Johnson & Johnson had set aside $1.7 billion for paying litigation fees and potential settlements back in January, but recently added another $600 million to this fund. This shows me that Johnson & Johnson understands the importance of these lawsuits and is essentially admitting defeat. While it is good for the company to not let these civil suits drag out, it is unfortunate Johnson & Johnson seems to be in the wrong. Another major issue is that this nearly $2 billion fund for settlement funds probably is not large enough since the company is prepared to spend the majority of it over the Risperdal suit.

Most of these charges are associated with a claim that Johnson & Johnson offered kickbacks, or improper payments, to Omnicare so that it would purchase more of Johnson & Johnson's drugs and recommend them to doctors - knowing the doctors would likely follow through with the pharmacy's recommendations. Johnson & Johnson still claims these kickbacks were just pharmaceutical discounts, which is not only legal, but also very common. While these kickbacks, or discounts, helped Johnson & Johnson increase revenue at the time, it may cost them dearly in this struggling economy.

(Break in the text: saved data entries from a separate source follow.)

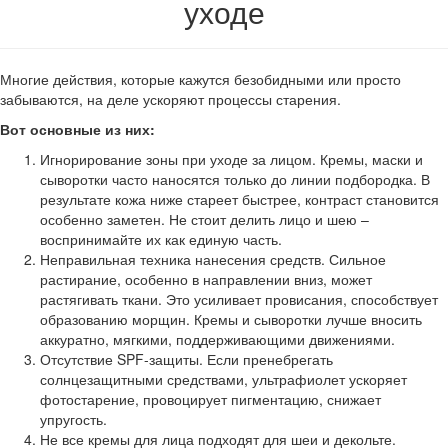
уходе
Многие действия, которые кажутся безобидными или просто
забываются, на деле ускоряют процессы старения.
Вот основные из них:
Игнорирование зоны при уходе за лицом. Кремы, маски и
сыворотки часто наносятся только до линии подбородка. В
результате кожа ниже стареет быстрее, контраст становится
особенно заметен. Не стоит делить лицо и шею –
воспринимайте их как единую часть.
Неправильная техника нанесения средств. Сильное
растирание, особенно в направлении вниз, может
растягивать ткани. Это усиливает провисания, способствует
образованию морщин. Кремы и сыворотки лучше вносить
аккуратно, мягкими, поддерживающими движениями.
Отсутствие SPF-защиты. Если пренебрегать
солнцезащитными средствами, ультрафиолет ускоряет
фотостарение, провоцирует пигментацию, снижает
упругость.
Не все кремы для лица подходят для шеи и декольте.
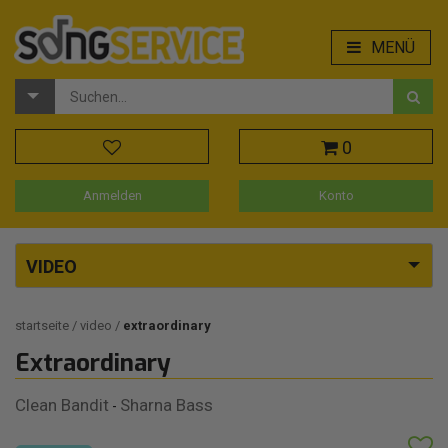
MENÜ
0
Anmelden
Konto
VIDEO
startseite
video
extraordinary
Extraordinary
Clean Bandit
Sharna Bass
-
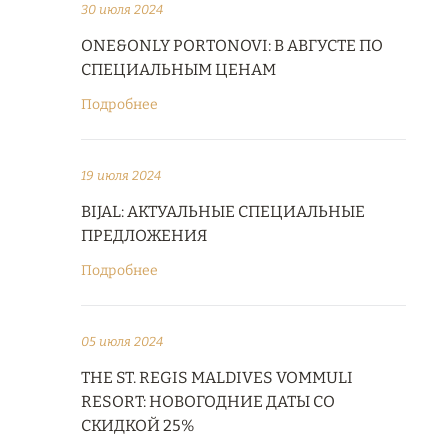
30 июля 2024
ONE&ONLY PORTONOVI: В АВГУСТЕ ПО
СПЕЦИАЛЬНЫМ ЦЕНАМ
Подробнее
19 июля 2024
BIJAL: АКТУАЛЬНЫЕ СПЕЦИАЛЬНЫЕ
ПРЕДЛОЖЕНИЯ
Подробнее
05 июля 2024
THE ST. REGIS MALDIVES VOMMULI
RESORT: НОВОГОДНИЕ ДАТЫ СО
СКИДКОЙ 25%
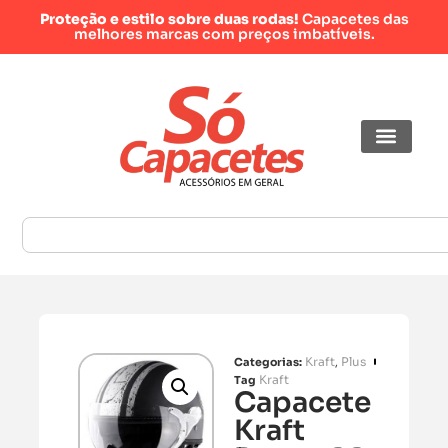
Proteção e estilo sobre duas rodas!
Capacetes das
melhores marcas com preços imbatíveis.
Kraft
Plus
Categorias:
,
Kraft
Tag
Capacete
Kraft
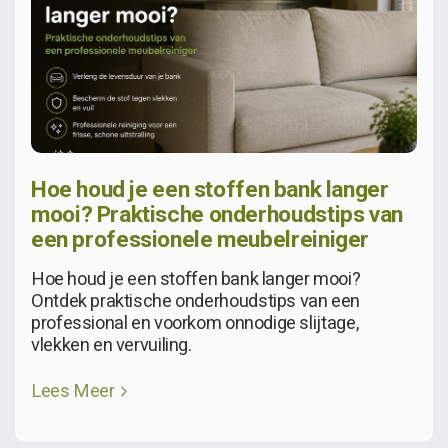
Hoe houd je een stoffen bank langer
mooi? Praktische onderhoudstips van
een professionele meubelreiniger
Hoe houd je een stoffen bank langer mooi?
Ontdek praktische onderhoudstips van een
professional en voorkom onnodige slijtage,
vlekken en vervuiling.
Lees Meer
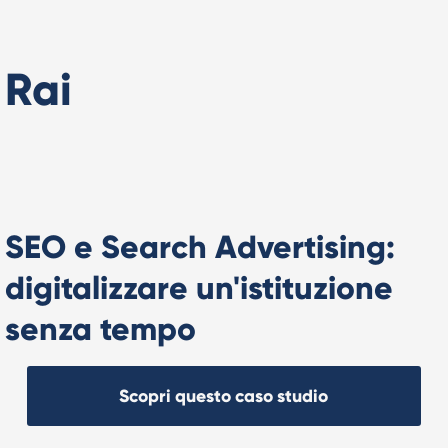
Creatività AI per TikTok Ads
Rai
SEO e Search Advertising:
digitalizzare un'istituzione
senza tempo
Scopri questo caso studio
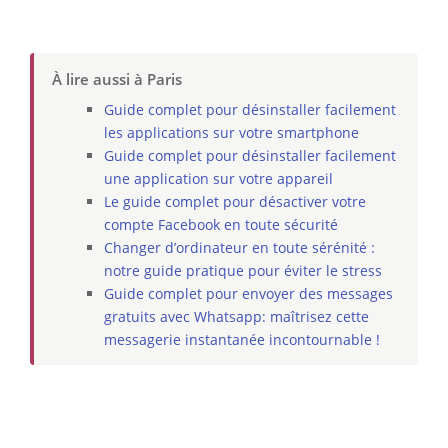
À lire aussi à Paris
Guide complet pour désinstaller facilement
les applications sur votre smartphone
Guide complet pour désinstaller facilement
une application sur votre appareil
Le guide complet pour désactiver votre
compte Facebook en toute sécurité
Changer d’ordinateur en toute sérénité :
notre guide pratique pour éviter le stress
Guide complet pour envoyer des messages
gratuits avec Whatsapp: maîtrisez cette
messagerie instantanée incontournable !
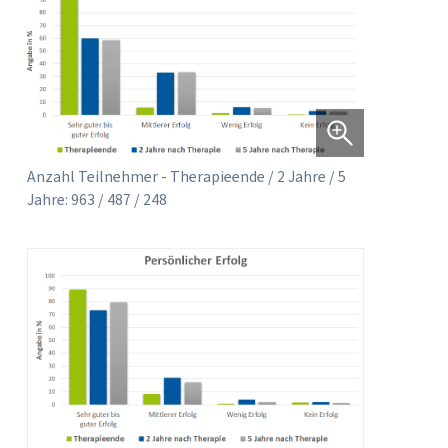
Anzahl Teilnehmer - Therapieende / 2 Jahre / 5
Jahre: 963 / 487 / 248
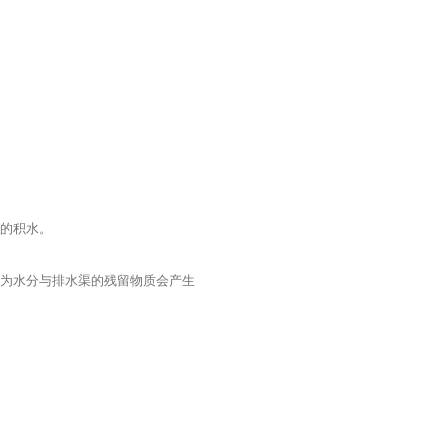
上的积水。
因为水分与排水渠的残留物质会产生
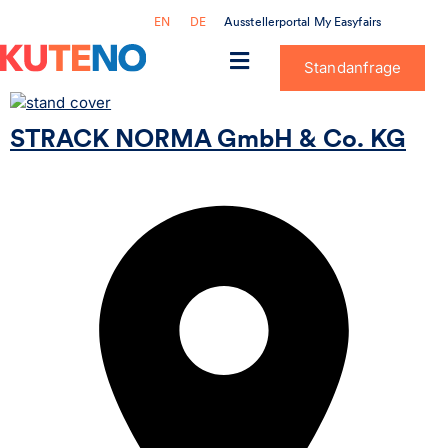
Ausstellerportal My Easyfairs
EN
DE
Standanfrage
STRACK NORMA GmbH & Co. KG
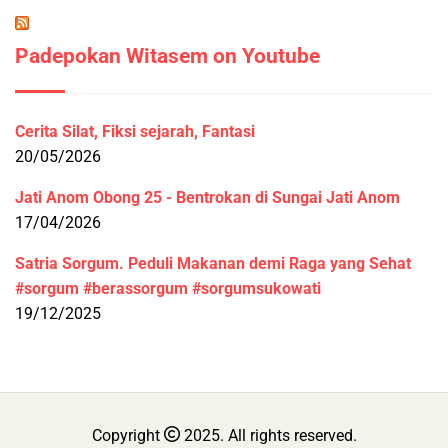
Padepokan Witasem on Youtube
Cerita Silat, Fiksi sejarah, Fantasi
20/05/2026
Jati Anom Obong 25 - Bentrokan di Sungai Jati Anom
17/04/2026
Satria Sorgum. Peduli Makanan demi Raga yang Sehat
#sorgum #berassorgum #sorgumsukowati
19/12/2025
Copyright
2025. All rights reserved.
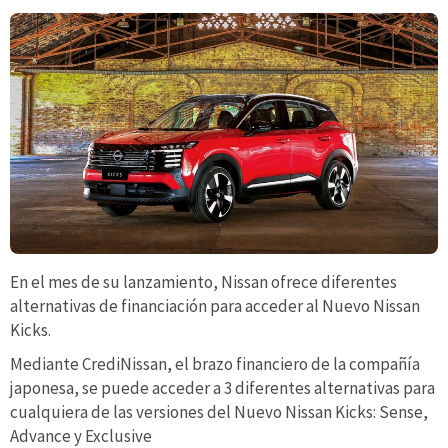
En el mes de su lanzamiento, Nissan ofrece diferentes
alternativas de financiación para acceder al Nuevo Nissan
Kicks.
Mediante CrediNissan, el brazo financiero de la compañía
japonesa, se puede acceder a 3 diferentes alternativas para
cualquiera de las versiones del Nuevo Nissan Kicks: Sense,
Advance y Exclusive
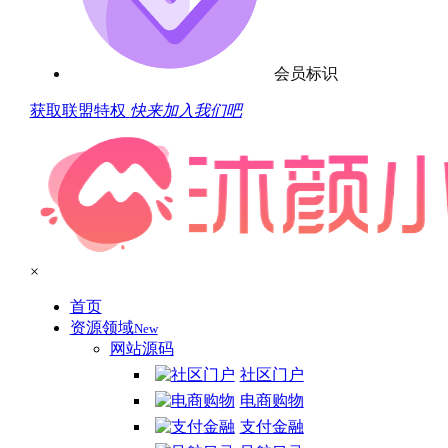
会员标识
获取联盟特权
快来加入我们吧
×
首页
资源领域
New
网站源码
社区门户
电商购物
支付金融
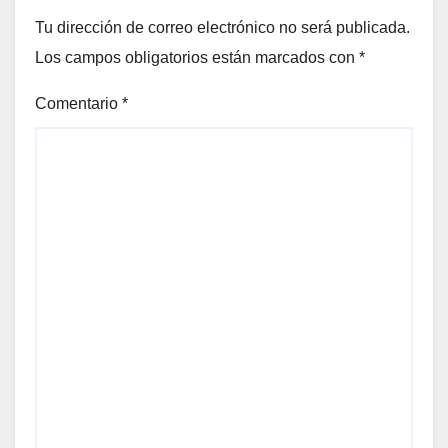
Tu dirección de correo electrónico no será publicada.
Los campos obligatorios están marcados con
*
Comentario
*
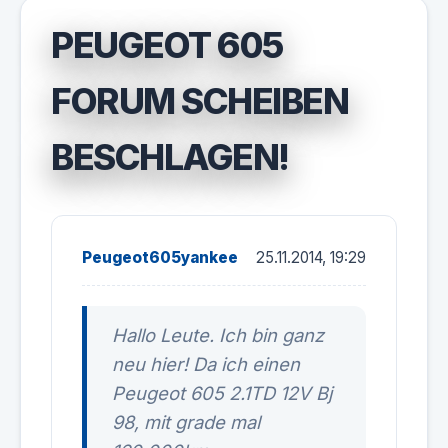
PEUGEOT 605
FORUM SCHEIBEN
BESCHLAGEN!
Peugeot605yankee
25.11.2014, 19:29
Hallo Leute. Ich bin ganz
neu hier! Da ich einen
Peugeot 605 2.1TD 12V Bj
98, mit grade mal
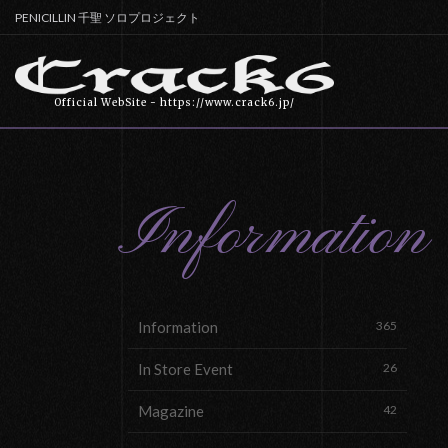
PENICILLIN 千聖 ソロプロジェクト
Official WebSite - https://www.crack6.jp/
Information
Information
365
In Store Event
26
Magazine
42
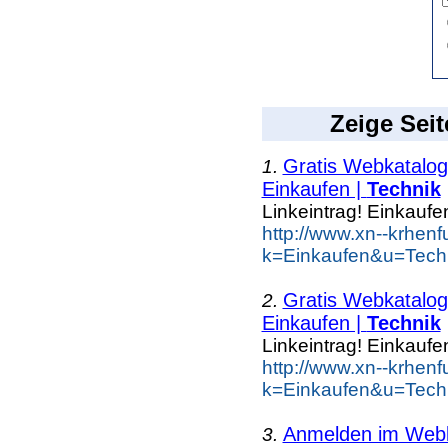
Zeige Seit
Gratis Webkatalog 
1.
Einkaufen |
Technik
Linkeintrag! Einkaufe
http://www.xn--krhen
k=Einkaufen&u=Tech
Gratis Webkatalog 
2.
Einkaufen |
Technik
Linkeintrag! Einkaufe
http://www.xn--krhen
k=Einkaufen&u=Tech
Anmelden im Webka
3.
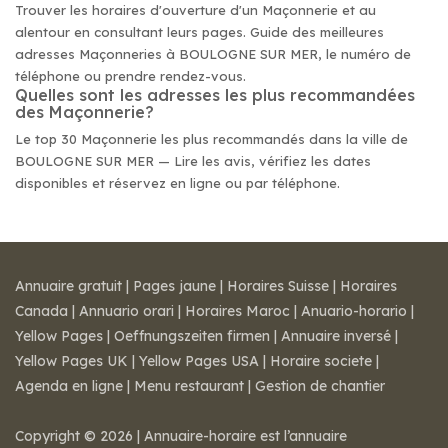
Trouver les horaires d'ouverture d'un Maçonnerie et au
alentour en consultant leurs pages. Guide des meilleures
adresses Maçonneries à BOULOGNE SUR MER, le numéro de
téléphone ou prendre rendez-vous.
Quelles sont les adresses les plus recommandées
des Maçonnerie?
Le top 30 Maçonnerie les plus recommandés dans la ville de
BOULOGNE SUR MER — Lire les avis, vérifiez les dates
disponibles et réservez en ligne ou par téléphone.
Annuaire gratuit
|
Pages jaune
|
Horaires Suisse
|
Horaires
Canada
|
Annuario orari
|
Horaires Maroc
|
Anuario-horario
|
Yellow Pages
|
Oeffnungszeiten firmen
|
Annuaire inversé
|
Yellow Pages UK
|
Yellow Pages USA
|
Horaire societe
|
Agenda en ligne
|
Menu restaurant
|
Gestion de chantier
Copyright © 2026 | Annuaire-horaire est l’annuaire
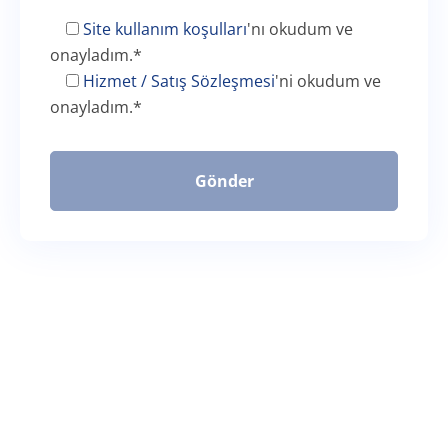
Site kullanım koşulları
'nı okudum ve
onayladım.
*
Hizmet / Satış Sözleşmesi
'ni okudum ve
onayladım.
*
Gönder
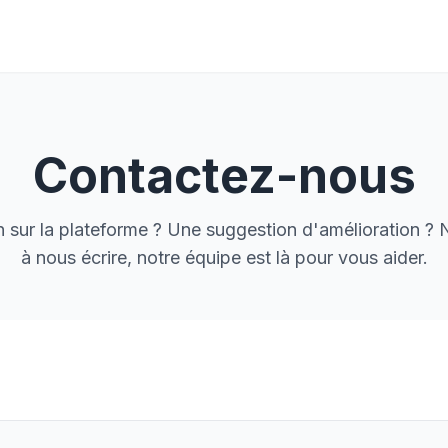
Contactez-nous
 sur la plateforme ? Une suggestion d'amélioration ? 
à nous écrire, notre équipe est là pour vous aider.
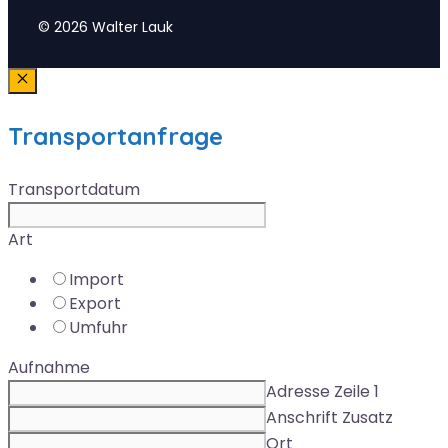
© 2026 Walter Lauk
Schließen
Transportanfrage
Transportdatum
Art
Import
Export
Umfuhr
Aufnahme
Adresse Zeile 1
Anschrift Zusatz
Ort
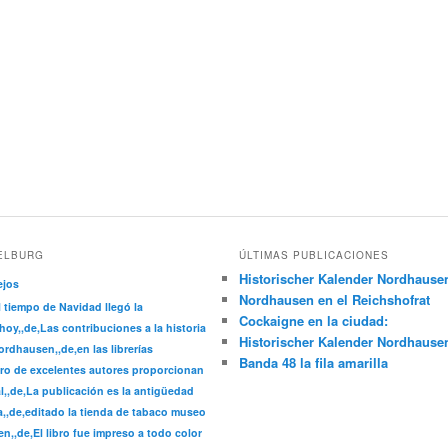
ELBURG
ÚLTIMAS PUBLICACIONES
Historischer Kalender Nordhause
ejos
Nordhausen en el Reichshofrat
l tiempo de Navidad llegó la
Cockaigne en la ciudad:
hoy,,de,Las contribuciones a la historia
Historischer Kalender Nordhause
rdhausen,,de,en las librerías
Banda 48 la fila amarilla
ro de excelentes autores proporcionan
l,,de,La publicación es la antigüedad
a,,de,editado la tienda de tabaco museo
n,,de,El libro fue impreso a todo color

One other piece of bad news for Johnson & Johnson comes from its research and development division, known as Janssen Research & Development. Janssen R&D announced that the Food and Drug Administration has officially declined the expanded approval of the drug Xarelto. This drug, an anticoagulant, is approved for reducing the risk of blood clots, and to reduce the risk of strokes in certain cases. The company will miss out on a chance for great revenue, given that acute coronary syndrome is the leading cause of death in the United States.

Johnson & Johnson is a difficult company to analyze from a potential investors standpoint. The company has had great success throughout its history, with good revenue and very steady stock presence. However, recent headlines Johnson & Johnson has made lead me to believe the company may be running into a bit of trouble.

The closer Johnson & Johnson gets to the $70 mark, the more I worry about it being overpriced. Its earnings per share is still solid, and there are certainly some who think it will continue to go up. Analysts have a median price target of $75 for the company, but I don't see it getting there soon. Synthes will help, but the lawsuits will hold it back, and emptying $2 billion from its pockets will hurt. The company's market cap is over $180 billion, so the number is not as substantial as it looks. Still, with that short-term loss and Synthes breakthroughs still further down the line, I anticipate Johnson & Johnson will stay under the $70 mark and not excite too many investors. I say stay away for now, unless it can get out of court without much harm.

Disclosure: I have no positions in any stocks mentioned, and no plans to initiate any positions within the next 72 hours.